* MATERIAL FOR THIS EXERCISE *
►

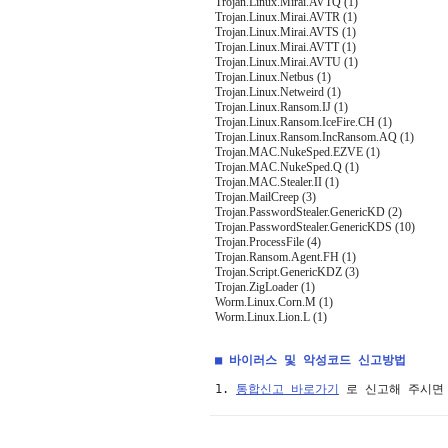
Trojan.Linux.Mirai.AVTQ (1)
Trojan.Linux.Mirai.AVTR (1)
Trojan.Linux.Mirai.AVTS (1)
Trojan.Linux.Mirai.AVTT (1)
Trojan.Linux.Mirai.AVTU (1)
Trojan.Linux.Netbus (1)
Trojan.Linux.Netweird (1)
Trojan.Linux.Ransom.IJ (1)
Trojan.Linux.Ransom.IceFire.CH (1)
Trojan.Linux.Ransom.IncRansom.AQ (1)
Trojan.MAC.NukeSped.EZVE (1)
Trojan.MAC.NukeSped.Q (1)
Trojan.MAC.Stealer.II (1)
Trojan.MailCreep (3)
Trojan.PasswordStealer.GenericKD (2)
Trojan.PasswordStealer.GenericKDS (10)
Trojan.ProcessFile (4)
Trojan.Ransom.Agent.FH (1)
Trojan.Script.GenericKDZ (3)
Trojan.ZigLoader (1)
Worm.Linux.Corn.M (1)
Worm.Linux.Lion.L (1)
■ 바이러스 및 악성코드 신고방법
1. 
통합신고 바로가기
 로 신고해 주시면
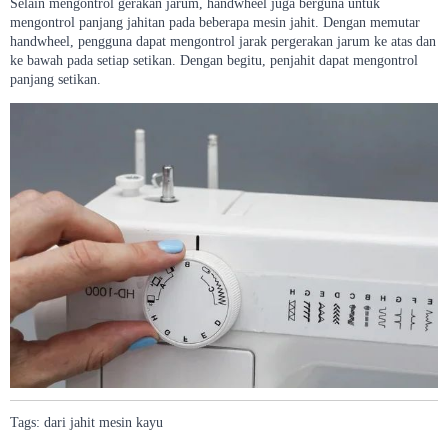
Selain mengontrol gerakan jarum, handwheel juga berguna untuk
mengontrol panjang jahitan pada beberapa mesin jahit. Dengan memutar
handwheel, pengguna dapat mengontrol jarak pergerakan jarum ke atas dan
ke bawah pada setiap setikan. Dengan begitu, penjahit dapat mengontrol
panjang setikan.
Tags:
dari
jahit
mesin
kayu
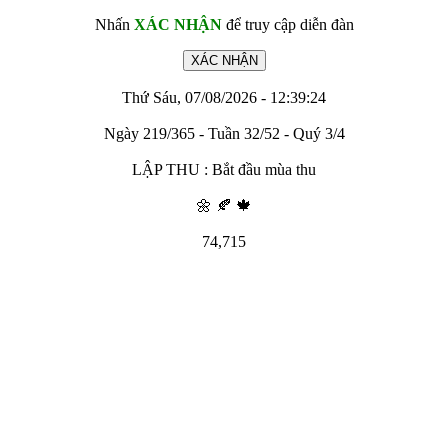
Nhấn
XÁC NHẬN
để truy cập diễn đàn
Thứ Sáu, 07/08/2026 - 12:39:24
Ngày 219/365 - Tuần 32/52 - Quý 3/4
LẬP THU : Bắt đầu mùa thu
🌼 🍂 🍁
74,715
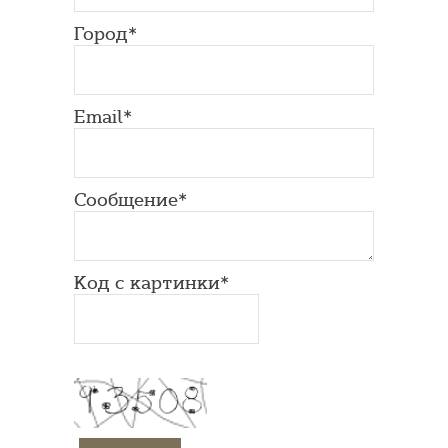
Город*
Email*
Сообщение*
Код с картинки*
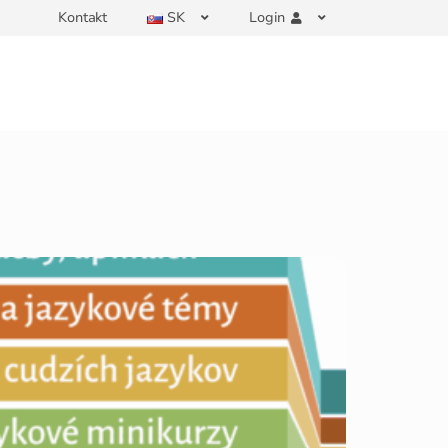
Kontakt
SK
Login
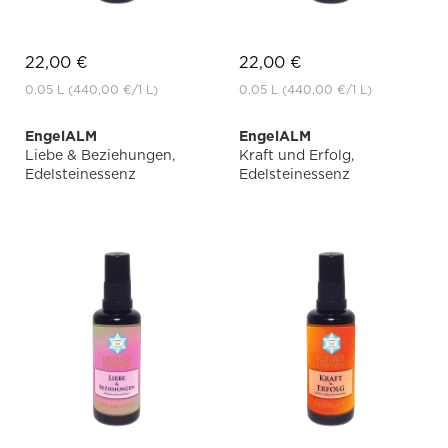
22,00 €
22,00 €
0.05 L
(440,00 €
/1 L)
0.05 L
(440,00 €
/1 L)
EngelALM
EngelALM
Liebe & Beziehungen,
Kraft und Erfolg,
Edelsteinessenz
Edelsteinessenz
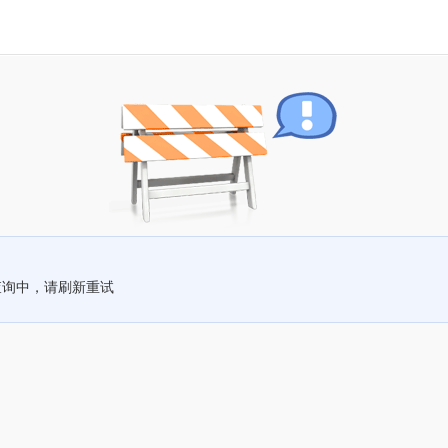
查询中，请刷新重试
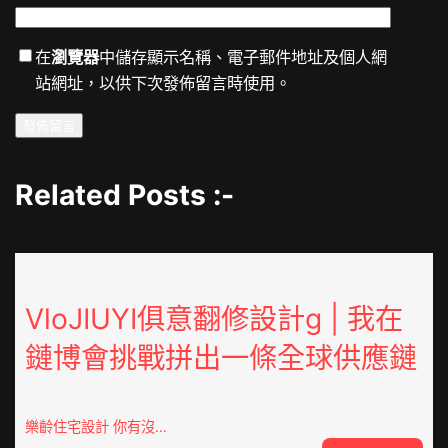
在
瀏覽器
中儲存顯示名稱、電子郵件地址及個人網
站網址，以供下次發佈留言時使用。
Related Posts :-
VloJIUYI俱意翻修設計g | 我在
鏈博會挑戰拼出一條全球供應鏈
樂齡住宅設計 你有沒…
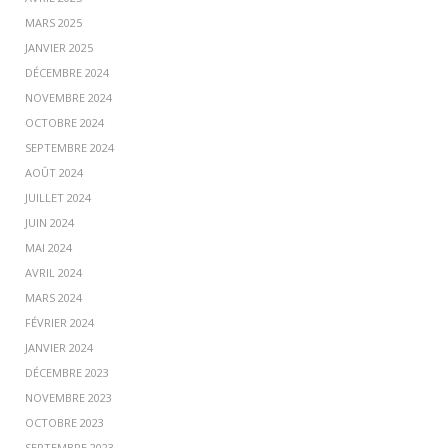
MARS 2025
JANVIER 2025
DÉCEMBRE 2024
NOVEMBRE 2024
OCTOBRE 2024
SEPTEMBRE 2024
AOÛT 2024
JUILLET 2024
JUIN 2024
MAI 2024
AVRIL 2024
MARS 2024
FÉVRIER 2024
JANVIER 2024
DÉCEMBRE 2023
NOVEMBRE 2023
OCTOBRE 2023
SEPTEMBRE 2023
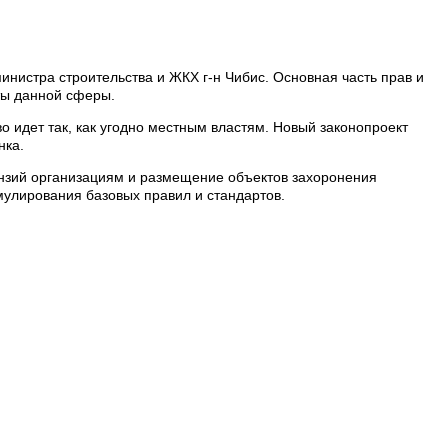
нистра строительства и ЖКХ г-н Чибис. Основная часть прав и
ты данной сферы.
о идет так, как угодно местным властям. Новый законопроект
нка.
ензий организациям и размещение объектов захоронения
мулирования базовых правил и стандартов.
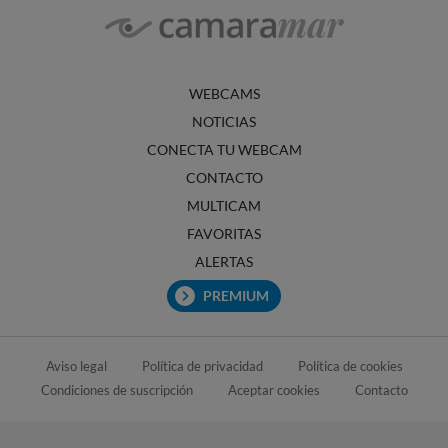
WEBCAMS
NOTICIAS
CONECTA TU WEBCAM
CONTACTO
MULTICAM
FAVORITAS
ALERTAS
PREMIUM
Aviso legal
Política de privacidad
Política de cookies
Condiciones de suscripción
Aceptar cookies
Contacto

◄

* WORK TO BE COMPLETED *
Retype the records above line for line and exactly, omitting their pictures.

* SOLUTION TO THE EXERCISE *
Trojan.Linux.Mirai.AVTQ (1)
Trojan.Linux.Mirai.AVTR (1)
Trojan.Linux.Mirai.AVTS (1)
Trojan.Linux.Mirai.AVTT (1)
Trojan.Linux.Mirai.AVTU (1)
Trojan.Linux.Netbus (1)
Trojan.Linux.Netweird (1)
Trojan.Linux.Ransom.IJ (1)
Trojan.Linux.Ransom.IceFire.CH (1)
Trojan.Linux.Ransom.IncRansom.AQ (1)
Trojan.MAC.NukeSped.EZVE (1)
Trojan.MAC.NukeSped.Q (1)
Trojan.MAC.Stealer.II (1)
Trojan.MailCreep (3)
Trojan.PasswordStealer.GenericKD (2)
Trojan.PasswordStealer.GenericKDS (10)
Trojan.ProcessFile (4)
Trojan.Ransom.Agent.FH (1)
Trojan.Script.GenericKDZ (3)
Trojan.ZigLoader (1)
Worm.Linux.Corn.M (1)
Worm.Linux.Lion.L (1)
■ 바이러스 및 악성코드 신고방법
1. 
통합신고 바로가기
 로 신고해 주시면
Selain mengontrol gerakan jarum, handwheel juga berguna untuk
mengontrol panjang jahitan pada beberapa mesin jahit. Dengan memutar
handwheel, pengguna dapat mengontrol jarak pergerakan jarum ke atas dan
ke bawah pada setiap setikan. Dengan begitu, penjahit dapat mengontrol
panjang setikan.
Tags:
dari
jahit
mesin
kayu
Nhấn
XÁC NHẬN
để truy cập diễn đàn
Thứ Sáu, 07/08/2026 - 12:39:24
Ngày 219/365 - Tuần 32/52 - Quý 3/4
LẬP THU : Bắt đầu mùa thu
🌼 🍂 🍁
74,715
Город*
Email*
Сообщение*
Код с картинки*
Kontakt
SK
Login
22,00 €
22,00 €
0.05 L
(440,00 €
/1 L)
0.05 L
(440,00 €
/1 L)
EngelALM
EngelALM
Liebe & Beziehungen,
Kraft und Erfolg,
Edelsteinessenz
Edelsteinessenz
查询中，请刷新重试
在
瀏覽器
中儲存顯示名稱、電子郵件地址及個人網
站網址，以供下次發佈留言時使用。
Related Posts :-
VloJIUYI俱意翻修設計g | 我在
鏈博會挑戰拼出一條全球供應鏈
樂齡住宅設計 你有沒…
MARS 2025
JANVIER 2025
DÉCEMBRE 2024
NOVEMBRE 2024
OCTOBRE 2024
SEPTEMBRE 2024
AOÛT 2024
JUILLET 2024
JUIN 2024
MAI 2024
AVRIL 2024
MARS 2024
FÉVRIER 2024
JANVIER 2024
DÉCEMBRE 2023
NOVEMBRE 2023
OCTOBRE 2023
SEPTEMBRE 2023
нистра строительства и ЖКХ г-н Чибис. Основная часть прав и
ты данной сферы.
о идет так, как угодно местным властям. Новый законопроект
нка.
ензий организациям и размещение объектов захоронения
мулирования базовых правил и стандартов.
WEBCAMS
NOTICIAS
CONECTA TU WEBCAM
CONTACTO
MULTICAM
FAVORITAS
ALERTAS
PREMIUM
Aviso legal
Política de privacidad
Política de cookies
Condiciones de suscripción
Aceptar cookies
Contacto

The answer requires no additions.